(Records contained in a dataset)

____________________

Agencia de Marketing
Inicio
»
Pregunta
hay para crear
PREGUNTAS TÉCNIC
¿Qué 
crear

____________________

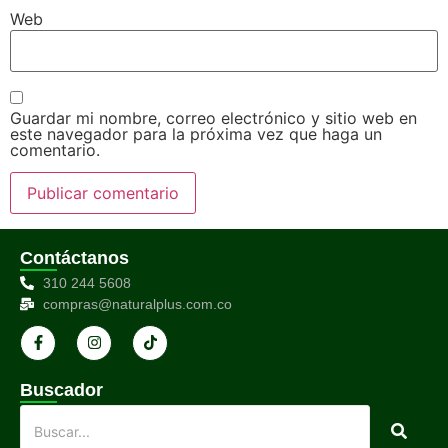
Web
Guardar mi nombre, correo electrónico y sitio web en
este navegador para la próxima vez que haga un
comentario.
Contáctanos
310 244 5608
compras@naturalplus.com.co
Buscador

____________________

» **Work item**
From the records above, tally every line that includes the word "para" and reply with the total by itself.

» **Answer for the task**
2